*TASK DESCRIPTION*: What is needed is the full set of records, word for word, with no pictures.

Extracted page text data
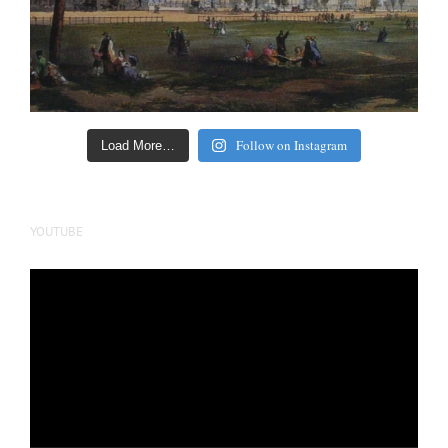
Follow on Instagram
Load More…
YOUTUBE
Video
Player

*SOLUTION TO THE EXERCISE*:
Follow on Instagram
Load More…
YOUTUBE
Video
Player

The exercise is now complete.